В тир пришел историк Федя. Все знали давно: когда Гладышев был свободен от урока и слышал стрельбу, он не выдерживал этого соблазна. Он давал здесь ребятам советы. Военрук иногда сурово хмурил брови, слушал Федю, но из уважения ничего не говорил.

Вот и сейчас, пока смотрели мишени, Федя, размахивая руками, торопливо рассказывал Илье Туманову:

– В тире стрелять можно. Здесь бьешь с упора. А попробуй ударить на полном скаку. Ряз, ряз, ряз!

– И попада́ли? – спросил Илья.

– А если бы мы, мой юный друг, не попада́ли, то не было бы и Советской власти. У Петькина отца…

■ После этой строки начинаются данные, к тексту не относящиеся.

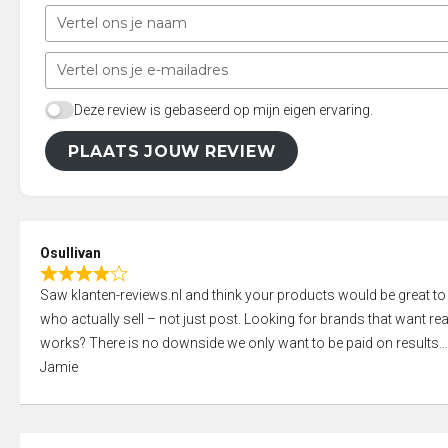
Deze review is gebaseerd op mijn eigen ervaring.
PLAATS JOUW REVIEW
Osullivan
R
Saw klanten-reviews.nl and think your products would be great to
a
who actually sell – not just post. Looking for brands that want real
t
works? There is no downside we only want to be paid on results
e
Jamie
d
4
,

Петер сурово покосился на Федю, отошел в сторону. Но Федя продолжал, как ни в чем не бывало:

– У Петькина отца был новенький английский карабин. Он его в бою добыл, когда Султанбека к границе гнали. Прыткий был такой Султанбек-курбаши, что дикая кошка, а бороду носил кучерявую и красную, как огонь…

Заметив явное недовольство Петера, Федя смолк, повернулся и, не спеша, подался в школу, сникший, словно трава под набежавшим вдруг ветром.

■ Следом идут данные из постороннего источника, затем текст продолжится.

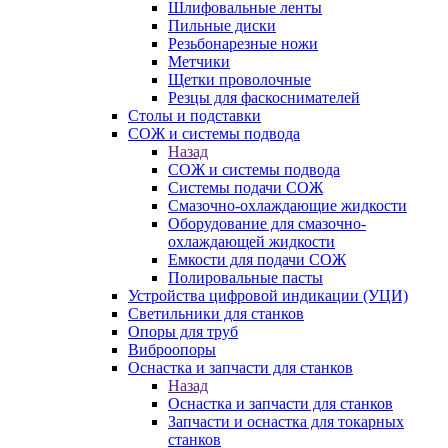
Шлифовальные ленты
Пильные диски
Резьбонарезные ножи
Метчики
Щетки проволочные
Резцы для фаскоснимателей
Столы и подставки
СОЖ и системы подвода
Назад
СОЖ и системы подвода
Системы подачи СОЖ
Смазочно-охлаждающие жидкости
Оборудование для смазочно-
охлаждающей жидкости
Емкости для подачи СОЖ
Полировальные пасты
Устройства цифровой индикации (УЦИ)
Светильники для станков
Опоры для труб
Виброопоры
Оснастка и запчасти для станков
Назад
Оснастка и запчасти для станков
Запчасти и оснастка для токарных
станков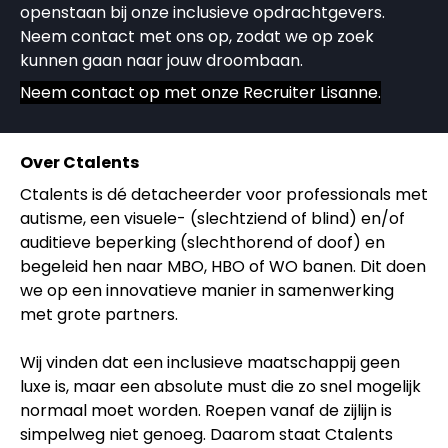
openstaan bij onze inclusieve opdrachtgevers.
Neem contact met ons op, zodat we op zoek
kunnen gaan naar jouw droombaan.
Neem contact op met onze
Recruiter Lisanne
.
Over Ctalents
Ctalents is dé detacheerder voor professionals met
autisme, een visuele- (slechtziend of blind) en/of
auditieve beperking (slechthorend of doof) en
begeleid hen naar MBO, HBO of WO banen. Dit doen
we op een innovatieve manier in samenwerking
met grote partners.
Wij vinden dat een inclusieve maatschappij geen
luxe is, maar een absolute must die zo snel mogelijk
normaal moet worden. Roepen vanaf de zijlijn is
simpelweg niet genoeg. Daarom staat Ctalents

Всем стало не по себе. Ребята косо посмотрели на Петера. Федя – справедливый и смелый человек. И он что-то знает про Петерова отца, что неизвестно никому. Может, и в самом деле Петеров отец совсем не виноват.

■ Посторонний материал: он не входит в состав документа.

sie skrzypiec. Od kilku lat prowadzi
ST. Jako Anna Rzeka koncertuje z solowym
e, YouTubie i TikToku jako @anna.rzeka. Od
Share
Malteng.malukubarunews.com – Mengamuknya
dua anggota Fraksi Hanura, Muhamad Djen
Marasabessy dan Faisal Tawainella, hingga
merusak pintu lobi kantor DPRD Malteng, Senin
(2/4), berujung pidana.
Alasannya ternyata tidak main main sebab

«Нет, Федя ничего не мог сказать Петеру о ресторане!» – с благодарностью думал об учителе Алеша.

– Слушай… А мне не нравится… – сказал Ахмет и потянул Алешу за руку. Они протиснулись к двери и выскользнули из тира.

Ахмет не договорил, что ему не нравится. Но Алеша понял, что это он о Петере.

– И все равно нельзя вот так. Ну пусть Федя друг его отца, что ж из этого? – горячился Ахмет. На его смуглом лице снова проступил нездоровый румянец.

Ребята прошлись по школьному двору до одиноко росшей у забора худосочной яблоньки и сели на лежавшую под нею запыленную гранитную глыбу. Камень в тени жег холодом, и Ахмет тут же привстал. Ему нельзя остывать, так, по крайней мере, говорили Ахмету врачи.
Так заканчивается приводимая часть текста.